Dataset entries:

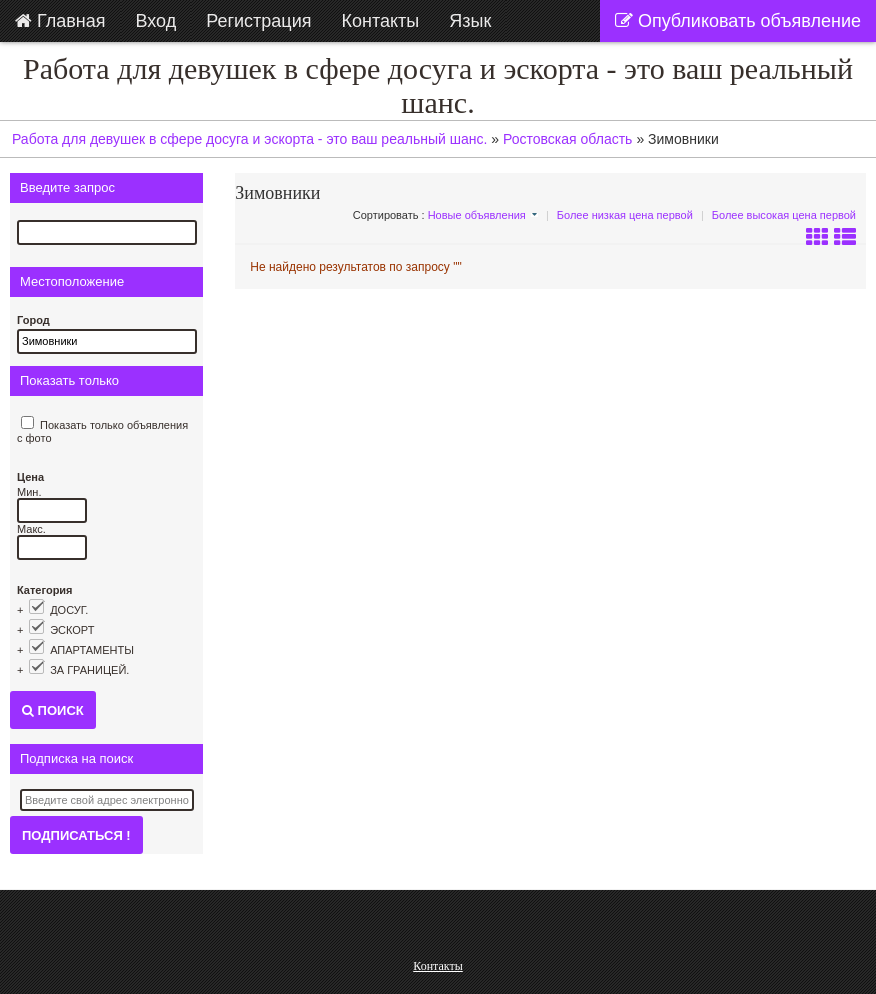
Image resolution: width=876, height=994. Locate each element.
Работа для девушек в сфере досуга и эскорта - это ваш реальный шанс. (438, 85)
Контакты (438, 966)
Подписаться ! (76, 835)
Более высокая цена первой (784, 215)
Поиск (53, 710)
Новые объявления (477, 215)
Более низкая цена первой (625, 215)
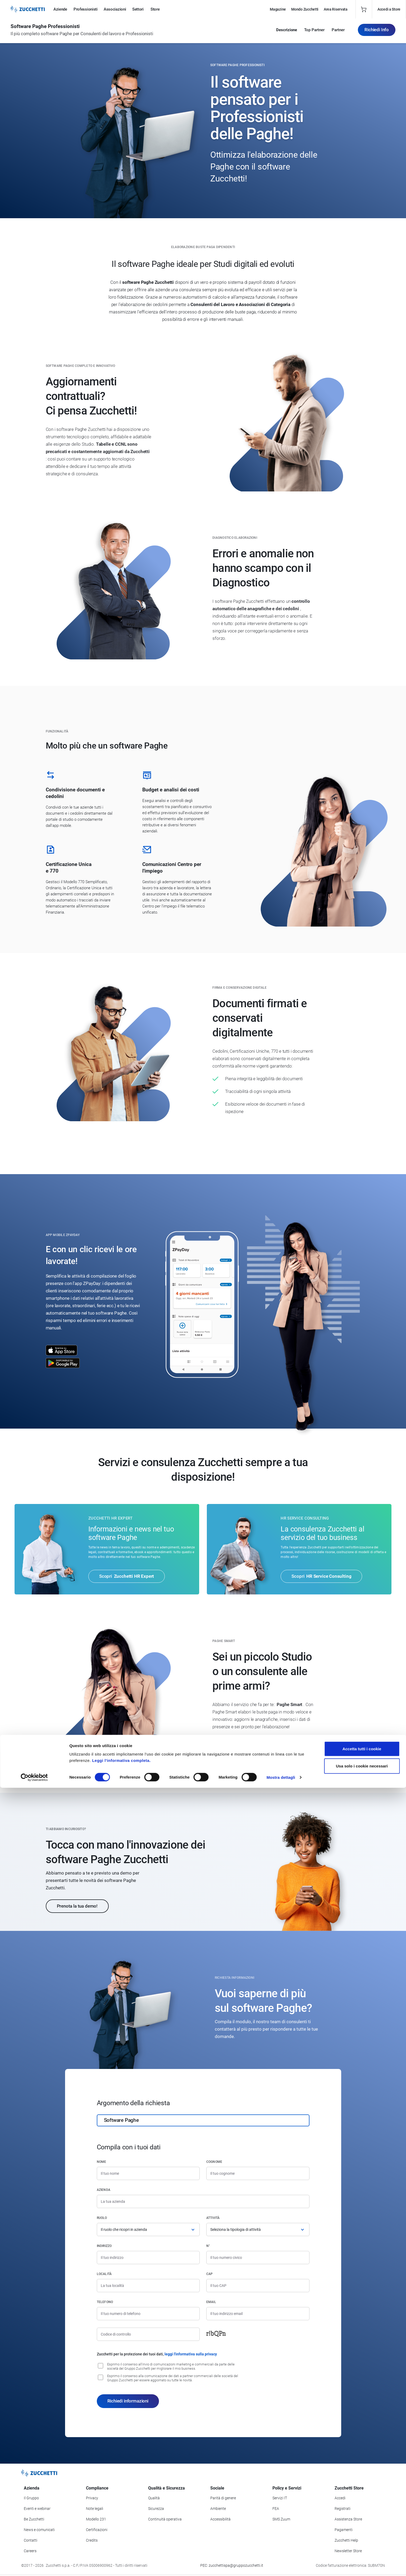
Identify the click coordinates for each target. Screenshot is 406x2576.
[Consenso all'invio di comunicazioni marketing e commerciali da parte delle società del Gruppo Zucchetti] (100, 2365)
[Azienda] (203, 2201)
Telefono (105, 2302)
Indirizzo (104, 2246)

#### PROMPT
Pictures are to be left out, while the records are copied word for word.

#### EXERCISE OUTPUT
Image resolution: width=876, height=994. Locate each element.
Работа для девушек в сфере досуга и эскорта - это ваш реальный шанс. (438, 85)
Контакты (438, 966)
Подписаться ! (76, 835)
Более высокая цена первой (784, 215)
Поиск (53, 710)
Новые объявления (477, 215)
Более низкая цена первой (625, 215)
Identify the click coordinates for each target. Screenshot is 406x2576.
[Consenso all'invio di comunicazioni marketing e commerciali da parte delle società del Gruppo Zucchetti] (100, 2365)
[Azienda] (203, 2201)
Telefono (105, 2302)
Indirizzo (104, 2246)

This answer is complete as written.